To do:
Once the line containing "Allergien auslösen können." is found in the entries below, reproduce it and every line after it, stopping at and including the line containing "au Salon Paris"; reproduce nothing else, and keep each line exact.

Saved entries:

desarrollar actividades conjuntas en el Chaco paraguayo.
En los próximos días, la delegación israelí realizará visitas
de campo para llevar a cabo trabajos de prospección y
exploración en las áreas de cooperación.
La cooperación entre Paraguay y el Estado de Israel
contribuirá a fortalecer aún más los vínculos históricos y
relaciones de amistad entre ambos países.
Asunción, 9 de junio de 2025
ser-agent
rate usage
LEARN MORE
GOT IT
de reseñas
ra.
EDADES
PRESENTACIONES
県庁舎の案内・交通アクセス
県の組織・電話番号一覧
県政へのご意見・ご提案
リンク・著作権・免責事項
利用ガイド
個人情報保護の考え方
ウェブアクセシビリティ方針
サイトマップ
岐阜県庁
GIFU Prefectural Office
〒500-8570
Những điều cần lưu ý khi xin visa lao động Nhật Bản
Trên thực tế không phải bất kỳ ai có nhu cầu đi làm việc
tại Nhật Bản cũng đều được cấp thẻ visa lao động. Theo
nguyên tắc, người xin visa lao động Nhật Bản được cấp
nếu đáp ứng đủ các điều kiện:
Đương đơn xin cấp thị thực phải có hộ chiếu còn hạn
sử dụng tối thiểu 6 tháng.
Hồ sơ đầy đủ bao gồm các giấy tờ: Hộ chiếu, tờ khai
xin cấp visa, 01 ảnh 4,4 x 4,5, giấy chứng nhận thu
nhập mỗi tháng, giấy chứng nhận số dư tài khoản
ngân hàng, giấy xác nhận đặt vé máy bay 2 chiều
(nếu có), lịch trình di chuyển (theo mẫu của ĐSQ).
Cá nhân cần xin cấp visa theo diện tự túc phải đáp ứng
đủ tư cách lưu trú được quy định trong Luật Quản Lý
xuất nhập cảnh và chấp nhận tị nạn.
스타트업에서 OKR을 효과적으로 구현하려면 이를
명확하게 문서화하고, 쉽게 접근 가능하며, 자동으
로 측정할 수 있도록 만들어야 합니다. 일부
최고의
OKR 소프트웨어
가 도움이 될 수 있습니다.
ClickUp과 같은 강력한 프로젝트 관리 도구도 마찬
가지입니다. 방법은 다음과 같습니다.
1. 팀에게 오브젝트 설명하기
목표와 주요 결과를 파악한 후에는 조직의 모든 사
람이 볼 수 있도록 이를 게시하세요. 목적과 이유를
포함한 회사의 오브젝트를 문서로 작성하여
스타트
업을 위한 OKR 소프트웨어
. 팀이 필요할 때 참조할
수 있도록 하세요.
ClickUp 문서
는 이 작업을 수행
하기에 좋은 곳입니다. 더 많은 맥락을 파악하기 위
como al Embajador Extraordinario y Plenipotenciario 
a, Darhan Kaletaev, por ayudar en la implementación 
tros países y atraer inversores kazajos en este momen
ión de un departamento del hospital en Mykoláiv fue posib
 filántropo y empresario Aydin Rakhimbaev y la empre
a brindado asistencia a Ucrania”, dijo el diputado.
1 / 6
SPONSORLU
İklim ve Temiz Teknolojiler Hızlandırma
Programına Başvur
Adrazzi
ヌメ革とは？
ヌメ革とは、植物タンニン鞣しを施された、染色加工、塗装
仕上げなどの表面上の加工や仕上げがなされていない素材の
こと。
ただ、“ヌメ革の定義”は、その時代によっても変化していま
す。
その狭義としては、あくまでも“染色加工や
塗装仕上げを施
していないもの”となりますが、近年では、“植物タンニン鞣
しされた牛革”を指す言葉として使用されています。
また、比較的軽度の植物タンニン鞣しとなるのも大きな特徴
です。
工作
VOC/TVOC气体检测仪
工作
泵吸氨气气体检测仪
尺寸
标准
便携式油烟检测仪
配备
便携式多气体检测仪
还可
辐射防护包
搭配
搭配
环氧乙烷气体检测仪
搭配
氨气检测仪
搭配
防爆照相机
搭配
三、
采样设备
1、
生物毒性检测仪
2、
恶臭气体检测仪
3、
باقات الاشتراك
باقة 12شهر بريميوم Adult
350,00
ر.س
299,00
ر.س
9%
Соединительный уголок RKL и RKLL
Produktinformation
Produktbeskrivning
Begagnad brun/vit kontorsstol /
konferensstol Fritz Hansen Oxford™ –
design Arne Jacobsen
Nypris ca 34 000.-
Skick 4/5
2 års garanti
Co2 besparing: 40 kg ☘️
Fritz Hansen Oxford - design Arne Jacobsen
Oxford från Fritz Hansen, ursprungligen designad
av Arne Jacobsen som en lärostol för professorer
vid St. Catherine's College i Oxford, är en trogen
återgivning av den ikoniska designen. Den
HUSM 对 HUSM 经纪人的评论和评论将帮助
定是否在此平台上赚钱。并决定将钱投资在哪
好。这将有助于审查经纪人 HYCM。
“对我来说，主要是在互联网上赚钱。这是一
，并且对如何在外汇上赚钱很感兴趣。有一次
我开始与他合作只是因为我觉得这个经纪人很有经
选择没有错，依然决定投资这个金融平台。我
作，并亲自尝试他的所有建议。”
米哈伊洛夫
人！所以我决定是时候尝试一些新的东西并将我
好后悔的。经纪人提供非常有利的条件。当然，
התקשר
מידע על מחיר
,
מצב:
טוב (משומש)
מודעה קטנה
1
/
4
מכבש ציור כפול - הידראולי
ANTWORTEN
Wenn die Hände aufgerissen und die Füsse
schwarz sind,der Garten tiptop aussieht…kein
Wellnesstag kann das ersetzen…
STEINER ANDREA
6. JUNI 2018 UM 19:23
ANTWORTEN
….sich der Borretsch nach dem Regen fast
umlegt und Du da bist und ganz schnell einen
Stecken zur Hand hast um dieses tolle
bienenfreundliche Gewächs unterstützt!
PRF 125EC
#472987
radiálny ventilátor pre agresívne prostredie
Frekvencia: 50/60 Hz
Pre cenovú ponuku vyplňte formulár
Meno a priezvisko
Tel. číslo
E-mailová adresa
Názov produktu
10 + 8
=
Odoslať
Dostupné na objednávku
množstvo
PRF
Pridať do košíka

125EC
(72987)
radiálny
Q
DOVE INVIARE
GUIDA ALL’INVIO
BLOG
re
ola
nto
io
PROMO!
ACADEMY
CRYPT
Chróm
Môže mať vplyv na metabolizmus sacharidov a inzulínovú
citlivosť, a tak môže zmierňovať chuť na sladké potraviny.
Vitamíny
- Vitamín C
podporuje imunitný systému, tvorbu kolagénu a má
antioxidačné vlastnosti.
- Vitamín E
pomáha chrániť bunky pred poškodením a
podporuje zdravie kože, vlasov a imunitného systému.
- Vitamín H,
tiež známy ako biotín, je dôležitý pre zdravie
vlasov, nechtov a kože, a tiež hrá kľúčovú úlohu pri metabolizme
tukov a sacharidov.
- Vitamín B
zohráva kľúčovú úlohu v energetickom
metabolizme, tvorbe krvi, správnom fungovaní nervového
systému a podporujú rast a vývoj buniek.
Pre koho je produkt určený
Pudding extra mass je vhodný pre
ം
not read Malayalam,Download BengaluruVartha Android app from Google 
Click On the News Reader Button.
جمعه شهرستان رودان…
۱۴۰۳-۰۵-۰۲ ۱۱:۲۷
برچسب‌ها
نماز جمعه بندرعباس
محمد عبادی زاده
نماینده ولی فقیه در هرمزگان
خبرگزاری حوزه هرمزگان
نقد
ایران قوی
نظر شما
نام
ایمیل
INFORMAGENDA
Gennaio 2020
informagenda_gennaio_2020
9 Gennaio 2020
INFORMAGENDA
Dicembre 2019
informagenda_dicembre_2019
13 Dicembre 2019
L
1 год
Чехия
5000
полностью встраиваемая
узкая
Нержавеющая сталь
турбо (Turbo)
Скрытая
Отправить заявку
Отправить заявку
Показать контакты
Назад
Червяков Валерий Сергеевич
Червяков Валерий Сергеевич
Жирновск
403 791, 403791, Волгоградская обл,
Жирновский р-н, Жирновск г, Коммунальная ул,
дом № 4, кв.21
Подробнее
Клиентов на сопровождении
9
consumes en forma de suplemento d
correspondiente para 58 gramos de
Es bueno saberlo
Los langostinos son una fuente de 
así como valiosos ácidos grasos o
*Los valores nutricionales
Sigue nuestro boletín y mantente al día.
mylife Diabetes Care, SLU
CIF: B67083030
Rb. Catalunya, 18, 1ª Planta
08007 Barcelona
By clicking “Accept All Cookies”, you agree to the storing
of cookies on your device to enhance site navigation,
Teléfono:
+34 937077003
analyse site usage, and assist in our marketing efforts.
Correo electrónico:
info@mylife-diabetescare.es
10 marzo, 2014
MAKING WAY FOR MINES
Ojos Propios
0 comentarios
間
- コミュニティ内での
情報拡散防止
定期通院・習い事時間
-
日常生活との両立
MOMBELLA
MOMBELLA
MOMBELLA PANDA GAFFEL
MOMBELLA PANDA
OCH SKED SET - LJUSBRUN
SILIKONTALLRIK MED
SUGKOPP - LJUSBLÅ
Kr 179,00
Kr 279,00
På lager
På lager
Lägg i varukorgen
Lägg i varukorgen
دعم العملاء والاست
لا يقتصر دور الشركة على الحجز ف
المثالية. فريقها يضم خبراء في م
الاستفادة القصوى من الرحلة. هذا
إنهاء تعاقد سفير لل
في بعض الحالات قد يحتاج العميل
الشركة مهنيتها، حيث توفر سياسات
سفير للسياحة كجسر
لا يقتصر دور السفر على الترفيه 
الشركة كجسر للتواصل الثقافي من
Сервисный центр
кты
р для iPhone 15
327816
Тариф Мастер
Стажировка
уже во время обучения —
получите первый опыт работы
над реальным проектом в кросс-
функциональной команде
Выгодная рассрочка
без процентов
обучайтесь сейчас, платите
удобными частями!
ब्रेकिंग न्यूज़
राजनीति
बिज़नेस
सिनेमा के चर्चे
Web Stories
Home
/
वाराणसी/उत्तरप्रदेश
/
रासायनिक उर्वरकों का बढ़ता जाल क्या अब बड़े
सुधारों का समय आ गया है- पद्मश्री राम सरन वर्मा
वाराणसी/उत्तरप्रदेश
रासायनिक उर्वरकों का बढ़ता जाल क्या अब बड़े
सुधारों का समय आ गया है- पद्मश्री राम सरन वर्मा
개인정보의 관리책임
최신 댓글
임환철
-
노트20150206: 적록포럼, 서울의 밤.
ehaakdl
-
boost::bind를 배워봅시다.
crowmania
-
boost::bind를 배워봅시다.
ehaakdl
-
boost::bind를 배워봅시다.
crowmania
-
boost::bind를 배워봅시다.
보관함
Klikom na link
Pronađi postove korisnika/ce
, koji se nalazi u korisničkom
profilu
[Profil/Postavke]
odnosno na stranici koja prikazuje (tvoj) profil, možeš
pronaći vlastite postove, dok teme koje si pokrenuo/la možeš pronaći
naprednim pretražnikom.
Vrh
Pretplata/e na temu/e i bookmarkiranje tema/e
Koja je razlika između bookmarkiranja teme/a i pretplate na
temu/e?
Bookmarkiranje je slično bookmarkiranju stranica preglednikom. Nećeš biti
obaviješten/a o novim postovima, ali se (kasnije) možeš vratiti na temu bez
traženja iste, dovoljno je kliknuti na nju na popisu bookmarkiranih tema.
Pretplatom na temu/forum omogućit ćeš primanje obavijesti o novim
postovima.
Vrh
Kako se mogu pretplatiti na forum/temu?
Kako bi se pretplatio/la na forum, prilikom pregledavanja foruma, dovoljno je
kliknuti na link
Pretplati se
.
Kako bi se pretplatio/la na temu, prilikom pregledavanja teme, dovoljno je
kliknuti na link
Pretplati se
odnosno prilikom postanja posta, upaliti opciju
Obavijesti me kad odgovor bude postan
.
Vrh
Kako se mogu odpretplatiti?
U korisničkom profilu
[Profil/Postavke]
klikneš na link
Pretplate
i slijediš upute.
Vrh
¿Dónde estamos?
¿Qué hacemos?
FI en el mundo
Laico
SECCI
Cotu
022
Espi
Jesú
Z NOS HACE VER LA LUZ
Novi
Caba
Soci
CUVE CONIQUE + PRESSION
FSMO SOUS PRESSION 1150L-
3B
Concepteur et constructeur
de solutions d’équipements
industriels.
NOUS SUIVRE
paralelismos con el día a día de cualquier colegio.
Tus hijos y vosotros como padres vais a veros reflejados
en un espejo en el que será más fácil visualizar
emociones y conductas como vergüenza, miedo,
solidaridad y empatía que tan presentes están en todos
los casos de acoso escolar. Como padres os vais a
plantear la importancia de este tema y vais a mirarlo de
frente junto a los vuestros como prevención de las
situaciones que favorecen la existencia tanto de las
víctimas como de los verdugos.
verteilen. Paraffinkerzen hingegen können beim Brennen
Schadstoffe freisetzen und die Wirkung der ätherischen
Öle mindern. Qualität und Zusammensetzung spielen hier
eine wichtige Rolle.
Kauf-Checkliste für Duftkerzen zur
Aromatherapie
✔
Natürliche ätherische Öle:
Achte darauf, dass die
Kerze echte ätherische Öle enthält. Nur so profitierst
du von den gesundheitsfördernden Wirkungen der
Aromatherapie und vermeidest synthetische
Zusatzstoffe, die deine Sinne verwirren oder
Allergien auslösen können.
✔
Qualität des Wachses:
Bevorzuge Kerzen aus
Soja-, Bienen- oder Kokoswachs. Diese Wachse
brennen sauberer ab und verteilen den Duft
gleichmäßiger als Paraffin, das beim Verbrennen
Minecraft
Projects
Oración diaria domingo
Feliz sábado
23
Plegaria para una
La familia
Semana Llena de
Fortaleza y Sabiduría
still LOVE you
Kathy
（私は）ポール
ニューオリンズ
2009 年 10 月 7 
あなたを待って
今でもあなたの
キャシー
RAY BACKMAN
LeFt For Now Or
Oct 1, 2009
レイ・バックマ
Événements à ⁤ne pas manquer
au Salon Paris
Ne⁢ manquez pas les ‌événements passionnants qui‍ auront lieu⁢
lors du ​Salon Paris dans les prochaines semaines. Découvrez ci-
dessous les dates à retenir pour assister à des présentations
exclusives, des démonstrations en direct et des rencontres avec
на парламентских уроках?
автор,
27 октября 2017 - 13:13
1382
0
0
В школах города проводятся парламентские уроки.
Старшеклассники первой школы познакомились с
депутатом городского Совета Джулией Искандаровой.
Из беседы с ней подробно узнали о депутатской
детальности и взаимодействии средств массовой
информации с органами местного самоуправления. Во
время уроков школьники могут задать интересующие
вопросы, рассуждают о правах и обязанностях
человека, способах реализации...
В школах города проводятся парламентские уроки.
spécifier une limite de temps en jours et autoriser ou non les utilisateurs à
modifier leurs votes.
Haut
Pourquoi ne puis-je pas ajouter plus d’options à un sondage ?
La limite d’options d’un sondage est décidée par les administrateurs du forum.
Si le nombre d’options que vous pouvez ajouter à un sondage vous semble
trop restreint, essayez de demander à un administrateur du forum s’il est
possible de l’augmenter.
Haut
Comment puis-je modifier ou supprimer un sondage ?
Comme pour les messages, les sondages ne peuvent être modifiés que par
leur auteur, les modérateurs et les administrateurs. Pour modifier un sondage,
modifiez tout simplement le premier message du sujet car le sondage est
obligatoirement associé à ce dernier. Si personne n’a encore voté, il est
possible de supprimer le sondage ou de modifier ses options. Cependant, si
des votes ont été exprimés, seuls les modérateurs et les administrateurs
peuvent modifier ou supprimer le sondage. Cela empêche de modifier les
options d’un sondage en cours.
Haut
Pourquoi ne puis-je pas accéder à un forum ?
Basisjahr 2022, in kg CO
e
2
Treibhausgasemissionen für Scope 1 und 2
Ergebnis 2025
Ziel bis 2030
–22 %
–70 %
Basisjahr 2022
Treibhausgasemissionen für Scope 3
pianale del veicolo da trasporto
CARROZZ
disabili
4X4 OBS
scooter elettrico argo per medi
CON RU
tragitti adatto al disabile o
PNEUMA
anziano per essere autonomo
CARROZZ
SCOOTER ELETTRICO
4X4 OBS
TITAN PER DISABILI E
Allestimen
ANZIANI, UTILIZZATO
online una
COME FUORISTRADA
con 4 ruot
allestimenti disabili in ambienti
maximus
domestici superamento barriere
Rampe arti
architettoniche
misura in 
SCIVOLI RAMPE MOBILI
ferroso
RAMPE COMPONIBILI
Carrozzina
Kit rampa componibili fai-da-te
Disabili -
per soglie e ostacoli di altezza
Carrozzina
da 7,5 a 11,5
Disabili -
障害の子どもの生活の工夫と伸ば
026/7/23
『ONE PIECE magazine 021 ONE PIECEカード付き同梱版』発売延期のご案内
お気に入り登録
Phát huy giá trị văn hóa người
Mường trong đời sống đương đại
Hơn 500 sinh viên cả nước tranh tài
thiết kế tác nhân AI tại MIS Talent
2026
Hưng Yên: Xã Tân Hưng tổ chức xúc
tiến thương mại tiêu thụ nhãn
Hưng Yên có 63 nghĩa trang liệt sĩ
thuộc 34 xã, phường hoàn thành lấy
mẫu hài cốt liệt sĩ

Exercise output:
Allergien auslösen können.
✔
Qualität des Wachses:
Bevorzuge Kerzen aus
Soja-, Bienen- oder Kokoswachs. Diese Wachse
brennen sauberer ab und verteilen den Duft
gleichmäßiger als Paraffin, das beim Verbrennen
Minecraft
Projects
Oración diaria domingo
Feliz sábado
23
Plegaria para una
La familia
Semana Llena de
Fortaleza y Sabiduría
still LOVE you
Kathy
（私は）ポール
ニューオリンズ
2009 年 10 月 7 
あなたを待って
今でもあなたの
キャシー
RAY BACKMAN
LeFt For Now Or
Oct 1, 2009
レイ・バックマ
Événements à ⁤ne pas manquer
au Salon Paris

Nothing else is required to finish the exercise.